The oldest work of the Visions of Seven section is Claude Chabrol’s Les cousins (The Cousins), which was the prolific filmmaker’s second work, originally released in 1959. Jumping the sixties, the next two films to be shown are from Claude Miller (La meilleure façon de marcher/The Best Way to Walk, 1975) and legendary director François Truffaut, whose L’argent de poche (Small Change) from 1976 will also be part of the line-up. From the nineteennineties there will be two films: the already classic 1994 release Roseaux sauvages (Wild Reeds) from André Téchiné and the 1999 entry La vie ne me fait pas peur (I’m Not Afraid of Life) from Noémie Lvovsky. From the current decennium programmers have opted for a duo as well: Les amants réguliers (Regular Lovers), the three hour black and white epic that chronicles the 1968 student revolution in Paris from Philippe Garrel, and the much lighter comedy La première fois que j’ai eu 20 ans (The First Time I Turned Twenty), a 2004 entry from Lorraine Levy, which concludes the French retrospective.

The Focus on British Films will showcase six British features and seven short films that have come out in the last five years but have not been distributed in the Czech Republic.
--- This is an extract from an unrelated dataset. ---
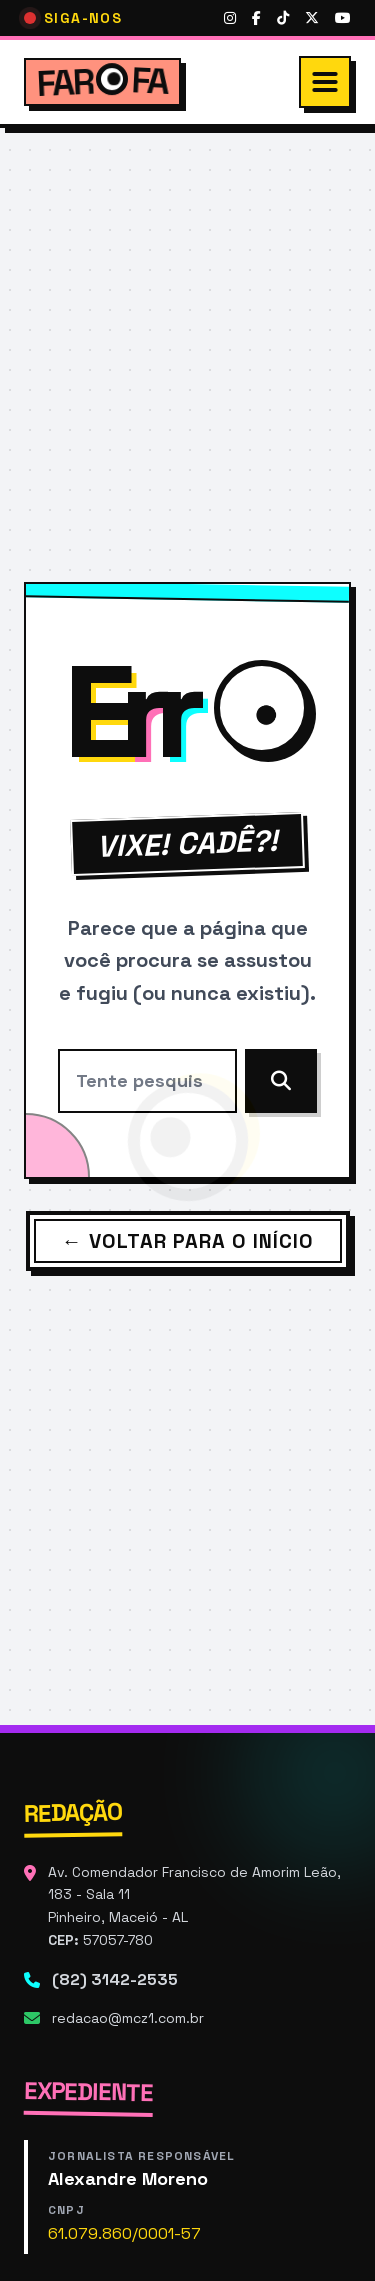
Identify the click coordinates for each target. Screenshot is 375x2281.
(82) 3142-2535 (115, 1979)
The films include Ken Loach’s The Navigators from 2002, Paul McGuigan’s 2000 feature Gangsta No. 1, 2001’s Me Without You from Sandra Goldbacher and the recent Oscar Wilde adaptation A Good Woman.

Last but not least the festival organises a retrospective of John Huston’s films, on the occasion of his birth centenary this year. The American filmmaker who passed away in 1987 is responsible for such classics as The Treasure of Sierra Madre, The Misfits and The Man Who Would Be King, all of which will be screened in Karlovy Vary, together with three other titles from his extensive oeuvre.

The Karlovy Vary Film Festival takes places yearly in the spa town of the same name in the Czech Republic, and will run this year from June 30 through July 8. It is considered the most important Eastern European festival and comes in importance on the festival stage after the holy trinity of Cannes, Venice and Berlin.